Preprocess flow data#
In this notebook, we load an fcs file into the anndata format, move the forward scatter (FCS) and sideward scatter (SSC) information to the .obs
section of the anndata file and perform compensation on the data. Next, we apply different types of normalisation to the data.
import readfcs
import pytometry as pm
%load_ext autoreload
%autoreload 2
Read data from readfcs
package example.
path_data = readfcs.datasets.example()
adata = pm.io.read_fcs(path_data)
adata
AnnData object with n_obs × n_vars = 65016 × 16
var: 'n', 'channel', 'marker', '$PnB', '$PnR', '$PnG'
uns: 'meta'
Reduce features#
We split the data matrix into the marker intensity part and the FSC/SSC part. Moreover, we move all height related features to the .obs
part of the anndata file. Notably. the function split_signal
checks if a feature name is either FSC/SSC or whether a name endswith -A
for area related features and -H
for height related features.
Let us check the var_names
of the features and the channel names.

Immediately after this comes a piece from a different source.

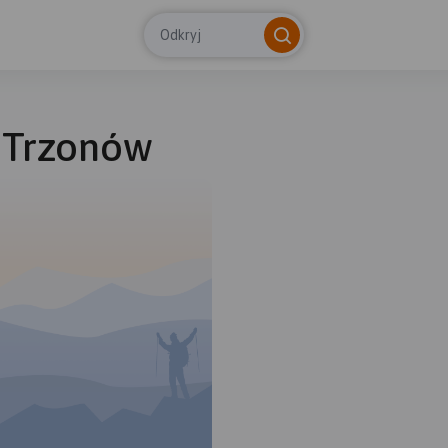
Odkryj
- Trzonów
© Tras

In this example, the channel names have been cleaned such that none of the markers have the -A
or -H
suffix.
adata.var
n | channel | marker | $PnB | $PnR | $PnG | |
---|---|---|---|---|---|---|
FSC-A | 1 | FSC-A | 32 | 262207 | 1 | |
FSC-H | 2 | FSC-H | 32 | 262207 | 1 | |
SSC-A | 3 | SSC-A | 32 | 261588 | 1 | |
KI67 | 4 | B515-A | KI67 | 32 | 261588 | 1 |
CD3 | 5 | R780-A | CD3 | 32 | 261588 | 1 |
CD28 | 6 | R710-A | CD28 | 32 | 261588 | 1 |
CD45RO | 7 | R660-A | CD45RO | 32 | 261588 | 1 |
CD8 | 8 | V800-A | CD8 | 32 | 261588 | 1 |
CD4 | 9 | V655-A | CD4 | 32 | 261588 | 1 |
CD57 | 10 | V585-A | CD57 | 32 | 261588 | 1 |
CD14 | 11 | V450-A | CD14 | 32 | 261588 | 1 |
CCR5 | 12 | G780-A | CCR5 | 32 | 261588 | 1 |
CD19 | 13 | G710-A | CD19 | 32 | 261588 | 1 |
CD27 | 14 | G660-A | CD27 | 32 | 261588 | 1 |
CCR7 | 15 | G610-A | CCR7 | 32 | 261588 | 1 |
CD127 | 16 | G560-A | CD127 | 32 | 261588 | 1 |
We use the channel
column of the adata.var
data frame to split the matrix.
pm.pp.split_signal(adata, var_key="channel")
adata
AnnData object with n_obs × n_vars = 65016 × 13
obs: 'FSC-A', 'FSC-H', 'SSC-A'
var: 'n', 'channel', 'marker', '$PnB', '$PnR', '$PnG', 'signal_type'
uns: 'meta'
The data matrix was reduced by three features (FSC-A
, FSC-H
and SSC-A
).
Compensation#
Next, we compensate the data using the compensation matrix that is included in the FCS file header. Alternatively, one may provide a custom compensation matrix.
The compensate
function matches the var_names
of adata
with the column names of the spillover matrix to compensate the correct channels.
pm.pp.compensate(adata)
5499 NaN values found after compensation. Please adjust compensation matrix.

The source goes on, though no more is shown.